The answer should be reflected in everything you do, from marketing and selling to delivery. You need to rethink your marketing communication, sales approach, and your value proposition to effectively convert clients to a value-based billing approach.

You have to demonstrate a dramatic difference in measurable results as compared to the rest of the pack or your clients will head right back to their comfort zone—the hourly rate.

Let’s say you believe a client’s $10,000 investment in the customer service improvements you are proposing will result in an annual reduction of $3,600 in merchandise returns—a 36 percent return on investment (ROI). Is that enough to justify a value-based price to the client? Maybe, but you’ll have to test that ROI with the client as you’re developing your proposal.

If you’ve come up with the correct ROI, you have an opportunity to shorten your sales cycle and bypass the hourly rate. Expect substantial give and take, though, as you work with clients outside their comfort zone through the mechanics of value-based pricing.

Reality #3: You need to answer “yes” to six questions.

Is the ROI of the project substantial enough for the client to clearly understand the advantages of a results-based fee arrangement?

In competitive situations, your value-based fee may be compared to lower priced, hourly proposals. Make sure there is a logical link between your fees and the specific value you plan to provide, and emphasize your track record of achieving the ROI you are proposing.

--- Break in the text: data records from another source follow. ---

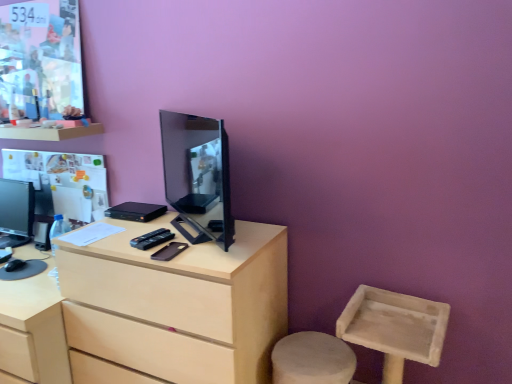 Question: In the image, is matte paper poster at upper left positioned in front of or behind black plastic remote control at center?

Choices:
 (A) front
 (B) behind

Answer: (B)

Question: From a real-world perspective, is matte paper poster at upper left positioned above or below black plastic remote control at center?

Choices:
 (A) below
 (B) above

Answer: (B)

Question: Which object is the farthest from the black matte mobile phone at center?

Choices:
 (A) matte black monitor at left, which is the second television in front-to-back order
 (B) matte black tv at center, which is the first television in right-to-left order
 (C) matte paper poster at upper left
 (D) black plastic remote control at center
 (E) light wood desk at center

Answer: (A)

Question: Estimate the real-world distances between objects in this image. Which object is closer to the matte paper poster at upper left?

Choices:
 (A) matte black tv at center, marked as the second television in a back-to-front arrangement
 (B) black plastic remote control at center
 (C) black matte mobile phone at center
 (D) matte black monitor at left, arranged as the 2th television when viewed from the right
 (E) light wood desk at center

Answer: (D)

Given the client’s environment, is there at least a 75 percent certainty that the project team will achieve the proposed results?

Carefully consider how probable it is that you will deliver the value you’re promising. Often, success depends on team composition and organizational support, so be sure you have the right consultants and client team members, and the executive support you need to hit your target.

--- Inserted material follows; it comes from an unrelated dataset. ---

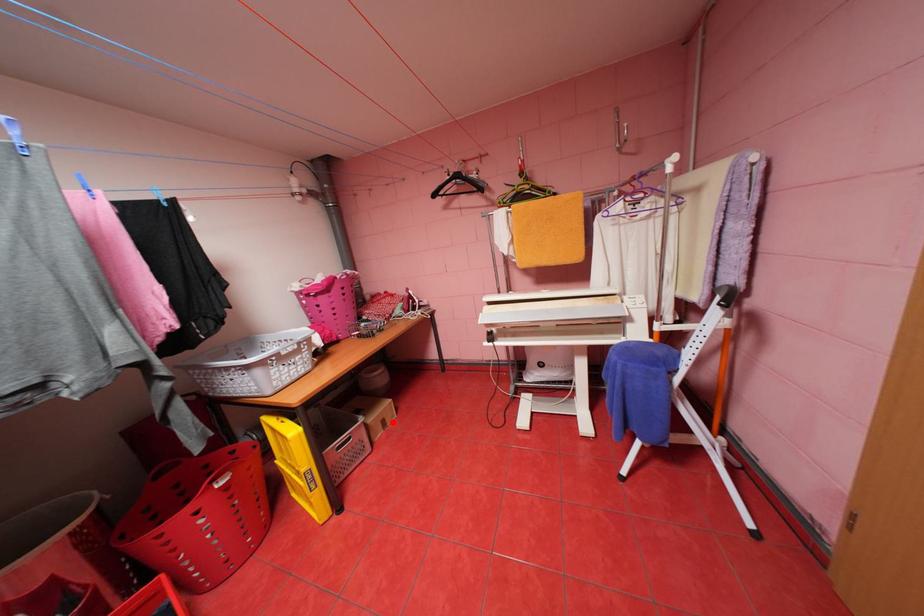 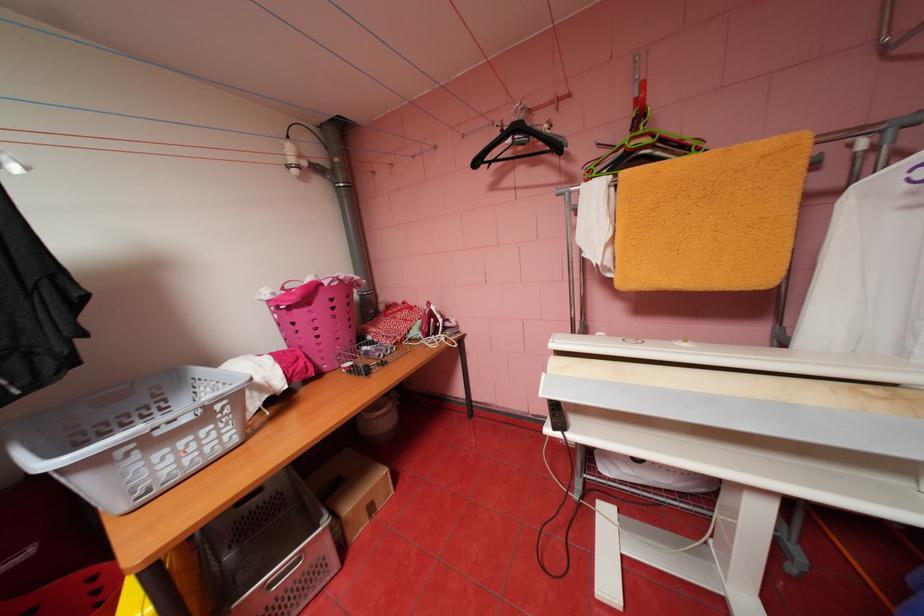 The point at the highlighted location is marked in the first image. Where is the corresponding point in the second image?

Are you willing to put some of your proposed fee at risk?

For most value-based billing arrangements, your fee will be based on a sliding scale, depending on results. If your team exceeds expectations, your fee will be on the high end of the scale. If your team fails to meet the predetermined performance benchmarks, you may forfeit part of your fee. The potential for sharing in the client’s windfall is not without risk.

Can you wait for expected results to materialize before you ask for full payment?

Clarify all payment details before you begin work. Focus on levels of payment, including timing of payments, and the potential impact of uncontrollable events. Executive shake-ups, mergers, and labor strife are just a few events that can derail the best planned payment schedule.

Does the client have the will to make the tough choices that a value-based project can demand?

In many value-based billing projects, organizations must make substantial changes to achieve the desired results within the proposed timeframe. You’ll need to trust that your client has the will and the ability to make hard choices. That assurance is best known with existing clients. You’ll need to perform extra due diligence on this issue regarding clients you have not worked with before.

Have you considered the project’s best and worst case scenarios for you?

Before agreeing to a value-based billing arrangement, assess what impact the agreement could have on the short and long-term financial health of your business and on your relationship with the client.  

Reality #4: Value is in the eye of the beholder.

Some consultants complain that the industry is beset with commodity pricing, stingy, clients, and endless price negotiations. It’s true that many consultants in today’s market are peddling the same services that do nothing to inspire clients to pay for results.

Don’t expect clients to automatically see and understand the value you could provide. Some will be focused only on the need to install a new system or solve a narrow problem.

You have to change clients’ mindset about pricing by putting the real value right in front of their eyes. Once you do that, and assuming your offering is better than that of your competitors, your value-based pricing proposal will find a receptive audience.